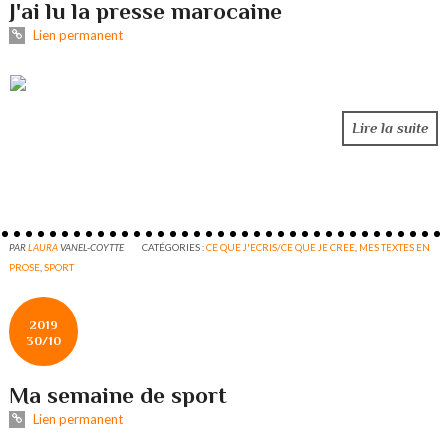
J'ai lu la presse marocaine
Lien permanent
Lire la suite
PAR
LAURA
VANEL-COYTTE
CATÉGORIES :
CE QUE J'ECRIS/CE QUE JE CREE
,
MES TEXTES EN
PROSE
,
SPORT
2019
30/10
Ma semaine de sport
Lien permanent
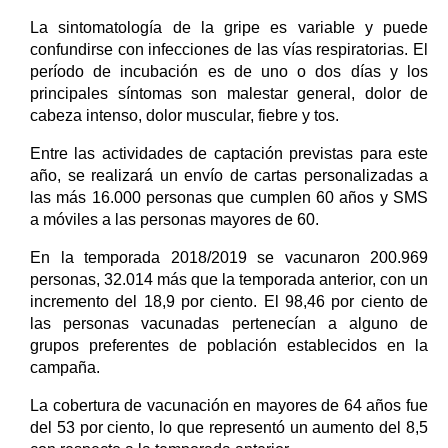
La sintomatología de la gripe es variable y puede
confundirse con infecciones de las vías respiratorias. El
período de incubación es de uno o dos días y los
principales síntomas son malestar general, dolor de
cabeza intenso, dolor muscular, fiebre y tos.
Entre las actividades de captación previstas para este
año, se realizará un envío de cartas personalizadas a
las más 16.000 personas que cumplen 60 años y SMS
a móviles a las personas mayores de 60.
En la temporada 2018/2019 se vacunaron 200.969
personas, 32.014 más que la temporada anterior, con un
incremento del 18,9 por ciento. El 98,46 por ciento de
las personas vacunadas pertenecían a alguno de
grupos preferentes de población establecidos en la
campaña.
La cobertura de vacunación en mayores de 64 años fue
del 53 por ciento, lo que representó un aumento del 8,5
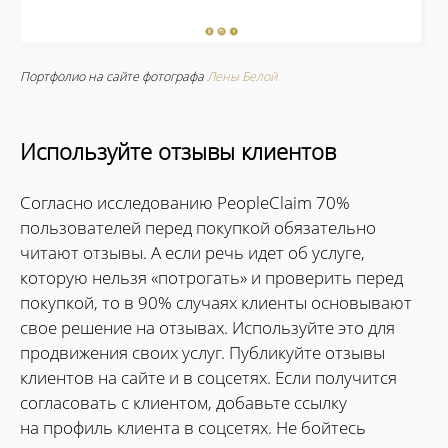
Портфолио на сайте фотографа
Лены Белой
Используйте отзывы клиентов
Согласно исследованию PeopleClaim 70%
пользователей перед покупкой обязательно
читают отзывы. А если речь идет об услуге,
которую нельзя «потрогать» и проверить перед
покупкой, то в 90% случаях клиенты основывают
свое решение на отзывах. Используйте это для
продвижения своих услуг. Публикуйте отзывы
клиентов на сайте и в соцсетях. Если получится
согласовать с клиентом, добавьте ссылку
на профиль клиента в соцсетях. Не бойтесь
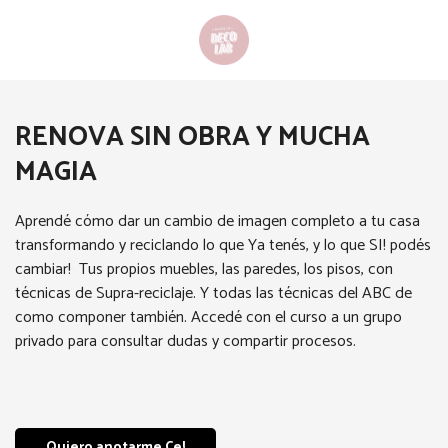
RENOVA SIN OBRA Y MUCHA
MAGIA
Aprendé cómo dar un cambio de imagen completo a tu casa
transformando y reciclando lo que Ya tenés, y lo que SI! podés
cambiar! Tus propios muebles, las paredes, los pisos, con
técnicas de Supra-reciclaje. Y todas las técnicas del ABC de
como componer también. Accedé con el curso a un grupo
privado para consultar dudas y compartir procesos.
Quiero anotarme Ce!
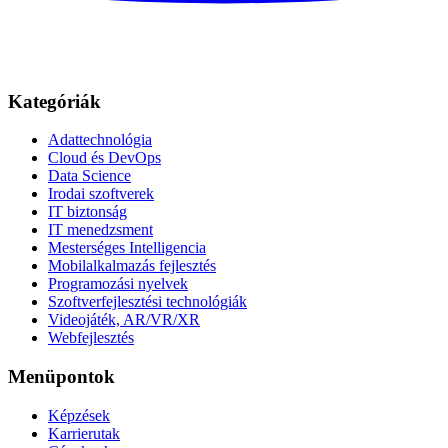
Kategóriák
Adattechnológia
Cloud és DevOps
Data Science
Irodai szoftverek
IT biztonság
IT menedzsment
Mesterséges Intelligencia
Mobilalkalmazás fejlesztés
Programozási nyelvek
Szoftverfejlesztési technológiák
Videojáték, AR/VR/XR
Webfejlesztés
Menüpontok
Képzések
Karrierutak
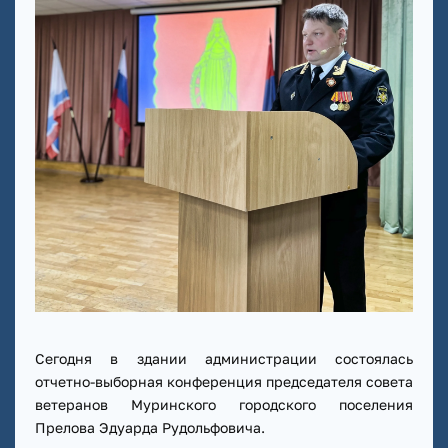
Сегодня в здании администрации состоялась
отчетно-выборная конференция председателя совета
ветеранов Муринского городского поселения
Прелова Эдуарда Рудольфовича.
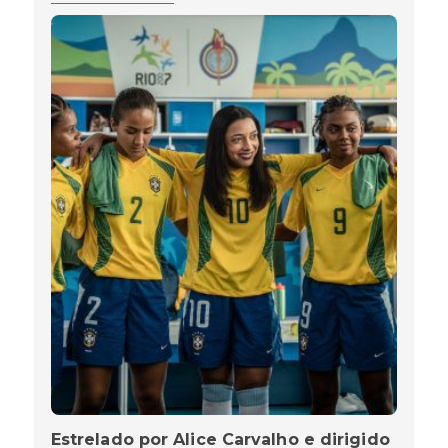
Estrelado por Alice Carvalho e dirigido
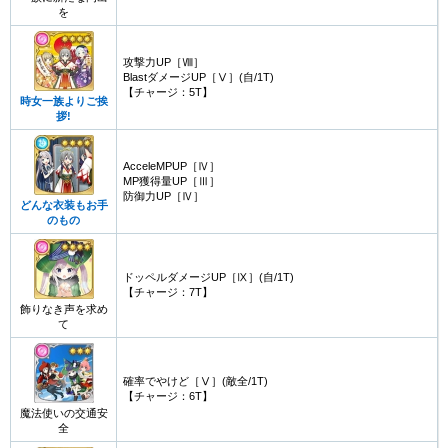
を
攻撃力UP［Ⅷ］
BlastダメージUP［Ⅴ］(自/1T)
【チャージ：5T】
時女一族よりご挨
拶!
AcceleMPUP［Ⅳ］
MP獲得量UP［Ⅲ］
防御力UP［Ⅳ］
どんな衣装もお手
のもの
ドッペルダメージUP［Ⅸ］(自/1T)
【チャージ：7T】
飾りなき声を求め
て
確率でやけど［Ⅴ］(敵全/1T)
【チャージ：6T】
魔法使いの交通安
全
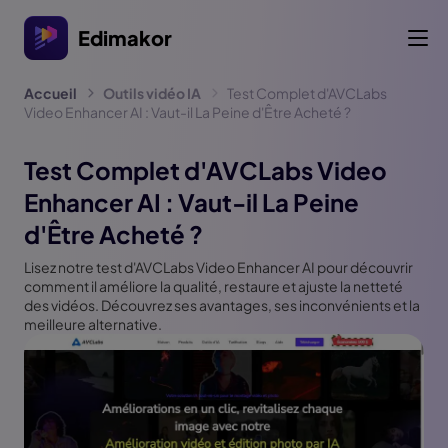
Edimakor
Accueil
Outils vidéo IA
Test Complet d'AVCLabs
Video Enhancer AI : Vaut-il La Peine d'Être Acheté ?
Test Complet d'AVCLabs Video
Enhancer AI : Vaut-il La Peine
d'Être Acheté ?
Lisez notre test d'AVCLabs Video Enhancer AI pour découvrir
comment il améliore la qualité, restaure et ajuste la netteté
des vidéos. Découvrez ses avantages, ses inconvénients et la
meilleure alternative.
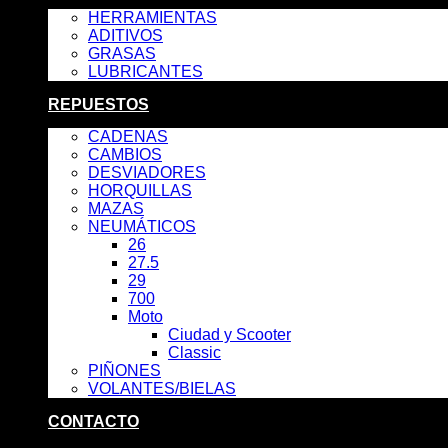
HERRAMIENTAS
ADITIVOS
GRASAS
LUBRICANTES
REPUESTOS
CADENAS
CAMBIOS
DESVIADORES
HORQUILLAS
MAZAS
NEUMÁTICOS
26
27.5
29
700
Moto
Ciudad y Scooter
Classic
PIÑONES
VOLANTES/BIELAS
CONTACTO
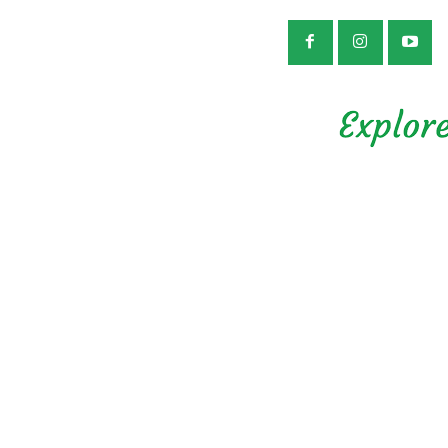
公益社団法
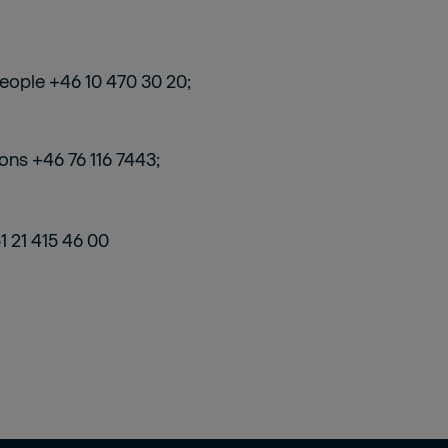
ople +46 10 470 30 20;
ions +46 76 116 7443;
 21 415 46 00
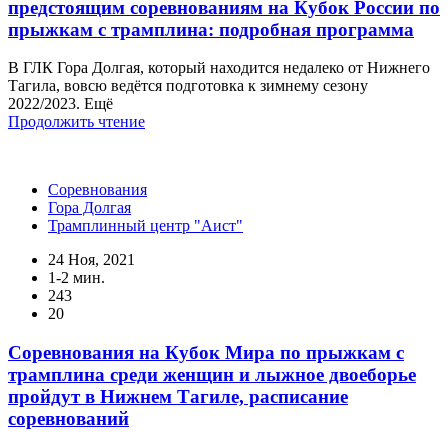
предстоящим соревнованиям на Кубок России по
прыжкам с трамплина: подробная программа
В ГЛК Гора Долгая, который находится недалеко от Нижнего
Тагила, вовсю ведётся подготовка к зимнему сезону
2022/2023. Ещё
Продолжить чтение
Соревнования
Гора Долгая
Трамплинный центр "Аист"
24 Ноя, 2021
1-2 мин.
243
20
Соревнования на Кубок Мира по прыжкам с
трамплина среди женщин и лыжное двоеборье
пройдут в Нижнем Тагиле, расписание
соревнований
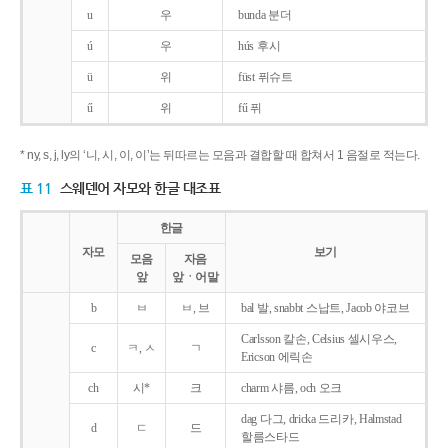
u
우
bunda 분더
ú
우
hús 후시
ü
위
füst 퓌슈트
ű
위
fű 퓌
* ny, s, j, ly의 ‘니, 시, 이, 이’는 뒤따르는 모음과 결합할 때 합쳐서 1 음절로 적는다.
표 11
스웨덴어 자모와 한글 대조표
한글
자모
보기
모음
자음
앞
앞ㆍ어말
b
ㅂ
ㅂ, 브
bal 발, snabbt 스납트, Jacob 야코브
Carlsson 칼손, Celsius 셀시우스,
c
ㅋ, ㅅ
ㄱ
Ericson 에릭손
ch
시*
크
charm 샤름, och 오크
dag 다그, dricka 드리카, Halmstad
d
ㄷ
드
할름스타드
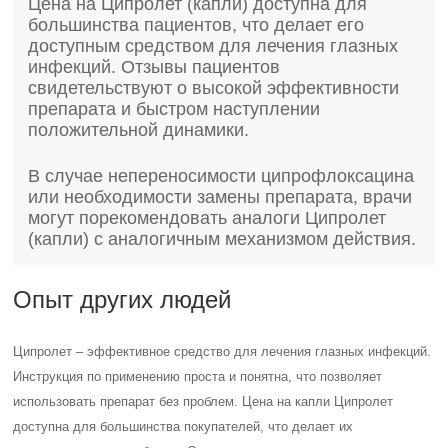
Цена на Ципролет (капли) доступна для
большинства пациентов, что делает его
доступным средством для лечения глазных
инфекций. Отзывы пациентов
свидетельствуют о высокой эффективности
препарата и быстром наступлении
положительной динамики.
В случае непереносимости ципрофлоксацина
или необходимости замены препарата, врачи
могут порекомендовать аналоги Ципролет
(капли) с аналогичным механизмом действия.
Опыт других людей
Ципролет – эффективное средство для лечения глазных инфекций.
Инструкция по применению проста и понятна, что позволяет
использовать препарат без проблем. Цена на капли Ципролет
доступна для большинства покупателей, что делает их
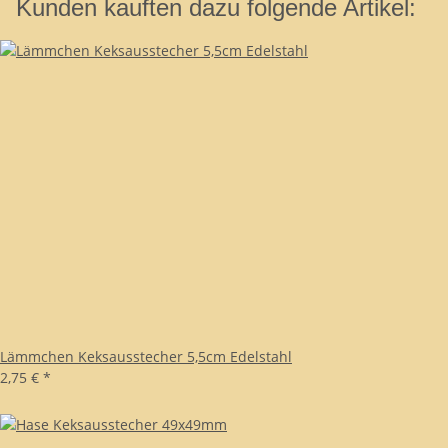
Kunden kauften dazu folgende Artikel:
Lämmchen Keksausstecher 5,5cm Edelstahl
2,75 €
*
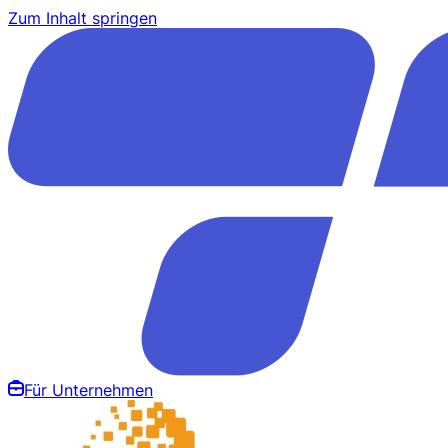
Zum Inhalt springen
Für Unternehmen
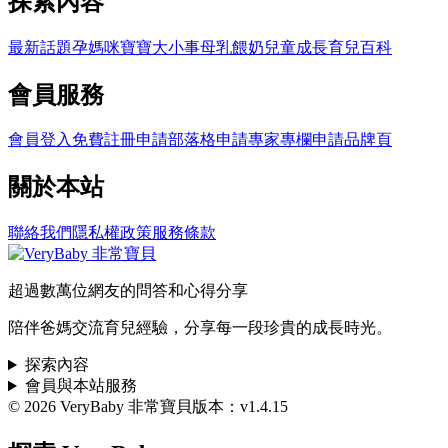
探索內容
最新話題
孕媽咪
寶寶大小事
母乳餵奶
兒童成長
育兒百科
會員服務
會員登入
免費註冊
申請部落格
申請專家專欄
申請品牌頁
關於本站
聯絡我們
隱私權政策
服務條款
超過數萬位網友的問答和心得分享
陪伴爸媽交流育兒經驗，分享每一段珍貴的成長時光。
探索內容
會員與本站服務
© 2026 VeryBaby 非常寶貝
版本：v1.4.15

************

Problem details:
All of the data should be returned word for word, with each picture left out.

Response below:
J'ai lu la presse marocaine
Lien permanent
Lire la suite
PAR
LAURA
VANEL-COYTTE
CATÉGORIES :
CE QUE J'ECRIS/CE QUE JE CREE
,
MES TEXTES EN
PROSE
,
SPORT
2019
30/10
Ma semaine de sport
Lien permanent
La sintomatología de la gripe es variable y puede
confundirse con infecciones de las vías respiratorias. El
período de incubación es de uno o dos días y los
principales síntomas son malestar general, dolor de
cabeza intenso, dolor muscular, fiebre y tos.
Entre las actividades de captación previstas para este
año, se realizará un envío de cartas personalizadas a
las más 16.000 personas que cumplen 60 años y SMS
a móviles a las personas mayores de 60.
En la temporada 2018/2019 se vacunaron 200.969
personas, 32.014 más que la temporada anterior, con un
incremento del 18,9 por ciento. El 98,46 por ciento de
las personas vacunadas pertenecían a alguno de
grupos preferentes de población establecidos en la
campaña.
La cobertura de vacunación en mayores de 64 años fue
del 53 por ciento, lo que representó un aumento del 8,5
Портфолио на сайте фотографа
Лены Белой
Используйте отзывы клиентов
Согласно исследованию PeopleClaim 70%
пользователей перед покупкой обязательно
читают отзывы. А если речь идет об услуге,
которую нельзя «потрогать» и проверить перед
покупкой, то в 90% случаях клиенты основывают
свое решение на отзывах. Используйте это для
продвижения своих услуг. Публикуйте отзывы
клиентов на сайте и в соцсетях. Если получится
согласовать с клиентом, добавьте ссылку
на профиль клиента в соцсетях. Не бойтесь
RENOVA SIN OBRA Y MUCHA
MAGIA
Aprendé cómo dar un cambio de imagen completo a tu casa
transformando y reciclando lo que Ya tenés, y lo que SI! podés
cambiar! Tus propios muebles, las paredes, los pisos, con
técnicas de Supra-reciclaje. Y todas las técnicas del ABC de
como componer también. Accedé con el curso a un grupo
privado para consultar dudas y compartir procesos.
Quiero anotarme Ce!
Kategóriák
Adattechnológia
Cloud és DevOps
Data Science
Irodai szoftverek
IT biztonság
IT menedzsment
Mesterséges Intelligencia
Mobilalkalmazás fejlesztés
Programozási nyelvek
Szoftverfejlesztési technológiák
Videojáték, AR/VR/XR
Webfejlesztés
Menüpontok
Képzések
Karrierutak
Сегодня в здании администрации состоялась
отчетно-выборная конференция председателя совета
ветеранов Муринского городского поселения
Прелова Эдуарда Рудольфовича.
Estrelado por Alice Carvalho e dirigido
を
攻撃力UP［Ⅷ］
BlastダメージUP［Ⅴ］(自/1T)
【チャージ：5T】
時女一族よりご挨
拶!
AcceleMPUP［Ⅳ］
MP獲得量UP［Ⅲ］
防御力UP［Ⅳ］
どんな衣装もお手
のもの
ドッペルダメージUP［Ⅸ］(自/1T)
【チャージ：7T】
飾りなき声を求め
て
確率でやけど［Ⅴ］(敵全/1T)
【チャージ：6T】
魔法使いの交通安
全
Edimakor
Accueil
Outils vidéo IA
Test Complet d'AVCLabs
Video Enhancer AI : Vaut-il La Peine d'Être Acheté ?
Test Complet d'AVCLabs Video
Enhancer AI : Vaut-il La Peine
d'Être Acheté ?
Lisez notre test d'AVCLabs Video Enhancer AI pour découvrir
comment il améliore la qualité, restaure et ajuste la netteté
des vidéos. Découvrez ses avantages, ses inconvénients et la
meilleure alternative.
HERRAMIENTAS
ADITIVOS
GRASAS
LUBRICANTES
REPUESTOS
CADENAS
CAMBIOS
DESVIADORES
HORQUILLAS
MAZAS
NEUMÁTICOS
26
27.5
29
700
Moto
Ciudad y Scooter
Classic
PIÑONES
VOLANTES/BIELAS
CONTACTO
公益社団法
ople +46 10 470 30 20;
ions +46 76 116 7443;
 21 415 46 00
предстоящим соревнованиям на Кубок России по
прыжкам с трамплина: подробная программа
В ГЛК Гора Долгая, который находится недалеко от Нижнего
Тагила, вовсю ведётся подготовка к зимнему сезону
2022/2023. Ещё
Продолжить чтение
Соревнования
Гора Долгая
Трамплинный центр "Аист"
24 Ноя, 2021
1-2 мин.
243
20
Соревнования на Кубок Мира по прыжкам с
трамплина среди женщин и лыжное двоеборье
пройдут в Нижнем Тагиле, расписание
соревнований
u
우
bunda 분더
ú
우
hús 후시
ü
위
füst 퓌슈트
ű
위
fű 퓌
* ny, s, j, ly의 ‘니, 시, 이, 이’는 뒤따르는 모음과 결합할 때 합쳐서 1 음절로 적는다.
표 11
스웨덴어 자모와 한글 대조표
한글
자모
보기
모음
자음
앞
앞ㆍ어말
b
ㅂ
ㅂ, 브
bal 발, snabbt 스납트, Jacob 야코브
Carlsson 칼손, Celsius 셀시우스,
c
ㅋ, ㅅ
ㄱ
Ericson 에릭손
ch
시*
크
charm 샤름, och 오크
dag 다그, dricka 드리카, Halmstad
d
ㄷ
드
할름스타드
Цена на Ципролет (капли) доступна для
большинства пациентов, что делает его
доступным средством для лечения глазных
инфекций. Отзывы пациентов
свидетельствуют о высокой эффективности
препарата и быстром наступлении
положительной динамики.
В случае непереносимости ципрофлоксацина
или необходимости замены препарата, врачи
могут порекомендовать аналоги Ципролет
(капли) с аналогичным механизмом действия.
Опыт других людей
Ципролет – эффективное средство для лечения глазных инфекций.
Инструкция по применению проста и понятна, что позволяет
использовать препарат без проблем. Цена на капли Ципролет
доступна для большинства покупателей, что делает их
Kunden kauften dazu folgende Artikel:
Lämmchen Keksausstecher 5,5cm Edelstahl
2,75 €
*
Zum Inhalt springen
Für Unternehmen
探索內容
最新話題
孕媽咪
寶寶大小事
母乳餵奶
兒童成長
育兒百科
會員服務
會員登入
免費註冊
申請部落格
申請專家專欄
申請品牌頁
關於本站
聯絡我們
隱私權政策
服務條款
超過數萬位網友的問答和心得分享
陪伴爸媽交流育兒經驗，分享每一段珍貴的成長時光。
探索內容
會員與本站服務
© 2026 VeryBaby 非常寶貝
版本：v1.4.15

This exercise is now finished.